**What you are asked to do:**
Read the data below line by line and copy each one with "that" in it.

-------

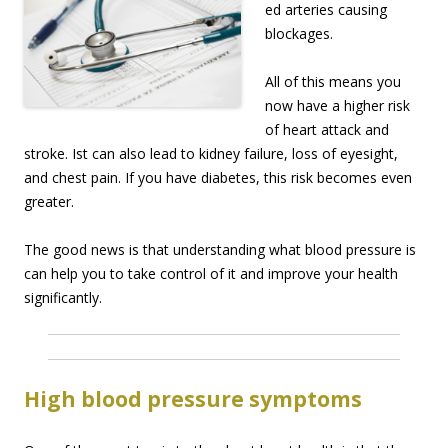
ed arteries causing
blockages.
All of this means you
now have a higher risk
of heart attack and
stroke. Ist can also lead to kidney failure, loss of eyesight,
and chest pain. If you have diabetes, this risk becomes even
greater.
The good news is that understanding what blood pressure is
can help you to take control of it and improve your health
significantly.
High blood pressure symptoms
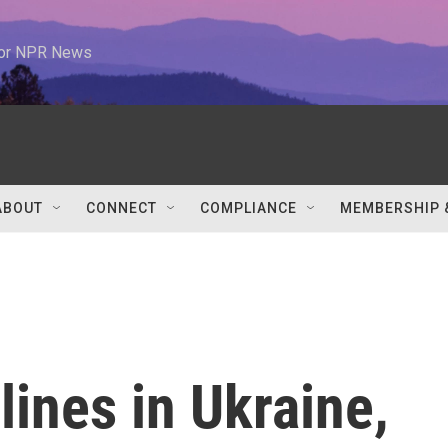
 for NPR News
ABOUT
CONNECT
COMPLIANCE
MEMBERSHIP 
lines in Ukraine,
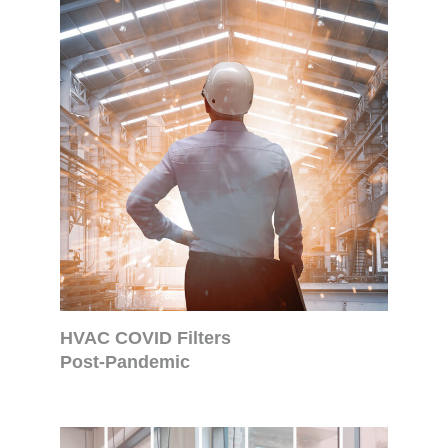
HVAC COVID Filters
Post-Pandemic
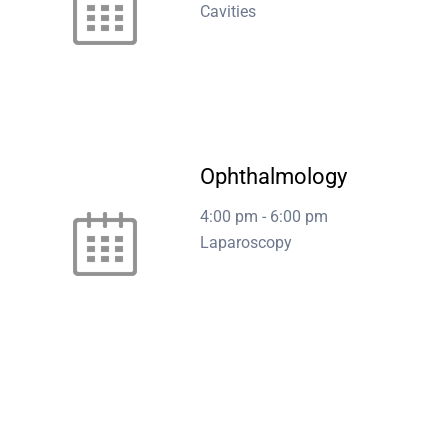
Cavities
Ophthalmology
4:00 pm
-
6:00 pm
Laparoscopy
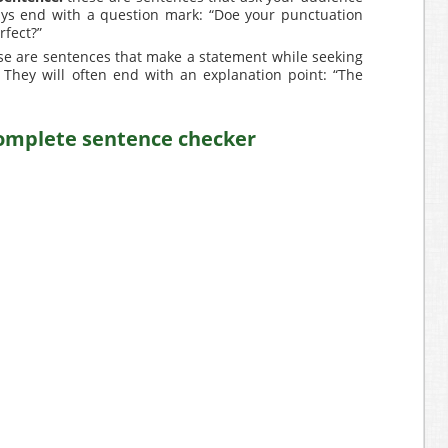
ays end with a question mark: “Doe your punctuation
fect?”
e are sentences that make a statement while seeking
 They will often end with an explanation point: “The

-------

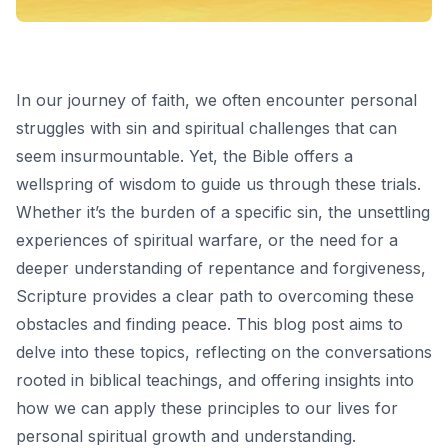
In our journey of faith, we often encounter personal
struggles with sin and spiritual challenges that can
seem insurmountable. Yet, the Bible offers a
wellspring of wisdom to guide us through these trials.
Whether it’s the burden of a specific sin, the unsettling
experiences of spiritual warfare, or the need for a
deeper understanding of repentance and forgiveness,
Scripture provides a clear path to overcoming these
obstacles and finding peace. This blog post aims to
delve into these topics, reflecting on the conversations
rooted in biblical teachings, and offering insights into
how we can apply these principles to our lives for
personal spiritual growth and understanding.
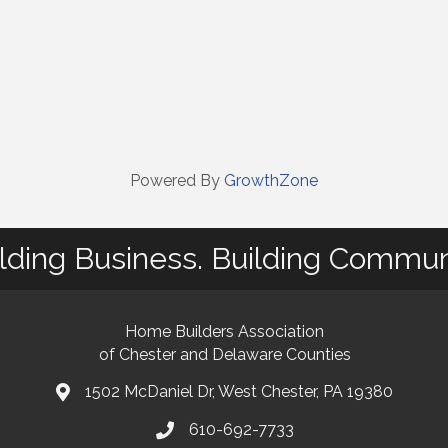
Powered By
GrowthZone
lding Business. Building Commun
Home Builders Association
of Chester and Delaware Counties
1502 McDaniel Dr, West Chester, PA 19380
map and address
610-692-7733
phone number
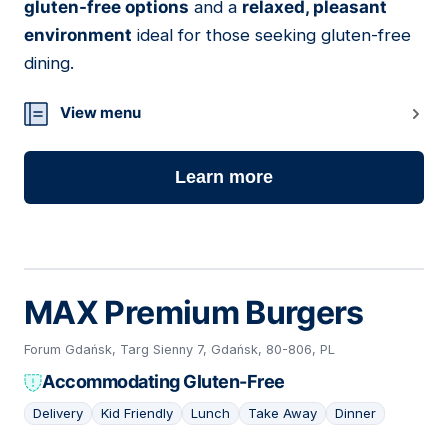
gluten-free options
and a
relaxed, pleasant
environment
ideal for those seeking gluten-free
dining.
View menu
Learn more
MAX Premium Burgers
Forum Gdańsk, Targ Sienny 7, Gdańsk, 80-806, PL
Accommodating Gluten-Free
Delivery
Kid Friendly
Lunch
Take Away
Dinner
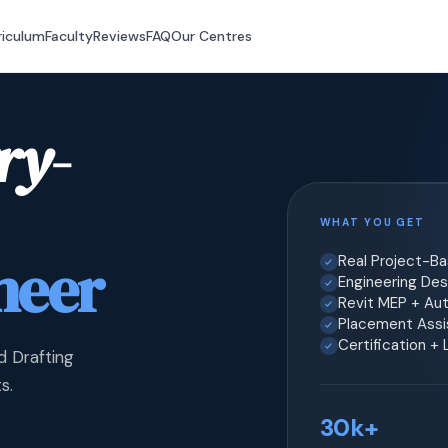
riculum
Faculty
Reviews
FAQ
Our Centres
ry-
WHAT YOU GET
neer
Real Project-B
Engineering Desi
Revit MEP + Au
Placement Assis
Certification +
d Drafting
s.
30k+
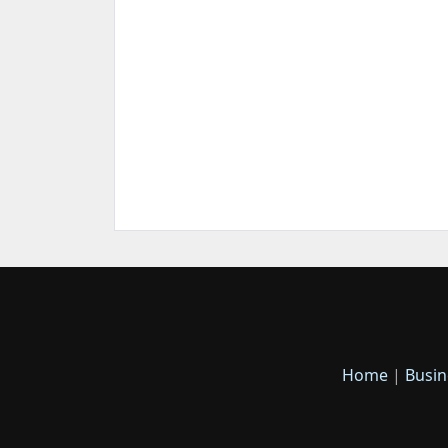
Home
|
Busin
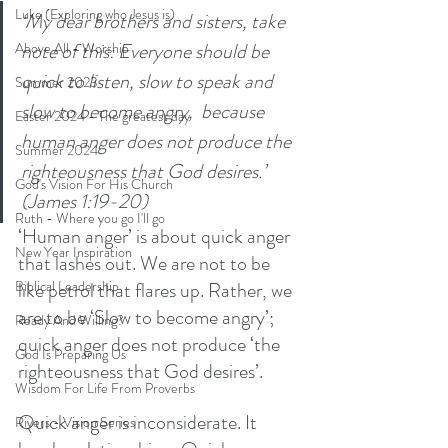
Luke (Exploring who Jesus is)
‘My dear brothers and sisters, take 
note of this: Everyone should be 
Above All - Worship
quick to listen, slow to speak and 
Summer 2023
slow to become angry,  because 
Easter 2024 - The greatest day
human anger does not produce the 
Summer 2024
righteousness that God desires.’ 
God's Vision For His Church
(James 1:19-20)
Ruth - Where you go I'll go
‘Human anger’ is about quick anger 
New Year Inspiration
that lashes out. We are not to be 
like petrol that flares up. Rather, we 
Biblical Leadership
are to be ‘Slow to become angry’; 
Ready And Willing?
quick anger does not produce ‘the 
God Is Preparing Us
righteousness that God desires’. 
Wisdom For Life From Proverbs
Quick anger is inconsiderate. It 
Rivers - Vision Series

-------

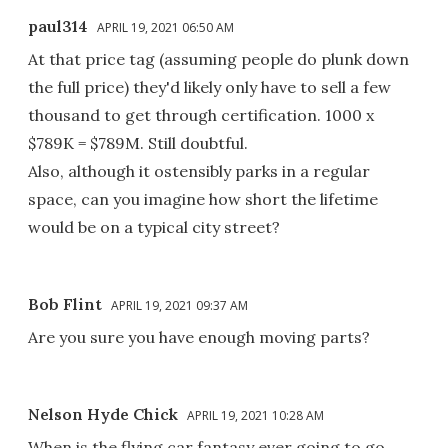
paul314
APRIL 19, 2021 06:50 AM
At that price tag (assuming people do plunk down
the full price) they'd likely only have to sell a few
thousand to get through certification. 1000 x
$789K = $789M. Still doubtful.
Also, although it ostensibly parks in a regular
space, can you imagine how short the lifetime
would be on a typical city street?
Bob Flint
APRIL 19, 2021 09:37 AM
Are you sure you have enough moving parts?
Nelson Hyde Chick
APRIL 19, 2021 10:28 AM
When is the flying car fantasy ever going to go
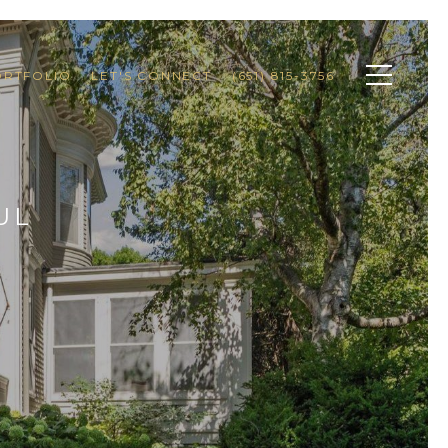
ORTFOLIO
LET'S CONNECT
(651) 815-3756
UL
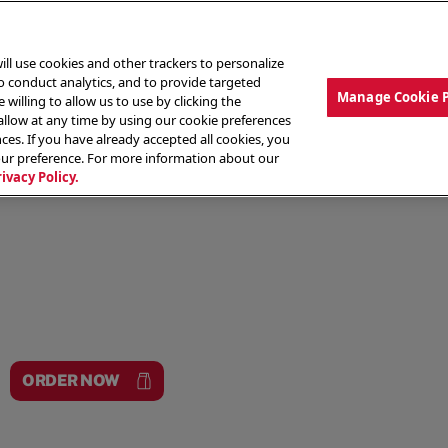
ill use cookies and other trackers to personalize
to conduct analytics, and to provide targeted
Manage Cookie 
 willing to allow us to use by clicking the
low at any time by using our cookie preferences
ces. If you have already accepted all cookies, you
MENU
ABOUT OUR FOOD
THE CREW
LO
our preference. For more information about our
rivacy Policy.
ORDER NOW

-------

**Exercise response:**
The good news is that understanding what blood pressure is
e are sentences that make a statement while seeking
struggles with sin and spiritual challenges that can
righteousness that God desires.’ 
that lashes out. We are not to be 
like petrol that flares up. Rather, we 
righteousness that God desires’. 
At that price tag (assuming people do plunk down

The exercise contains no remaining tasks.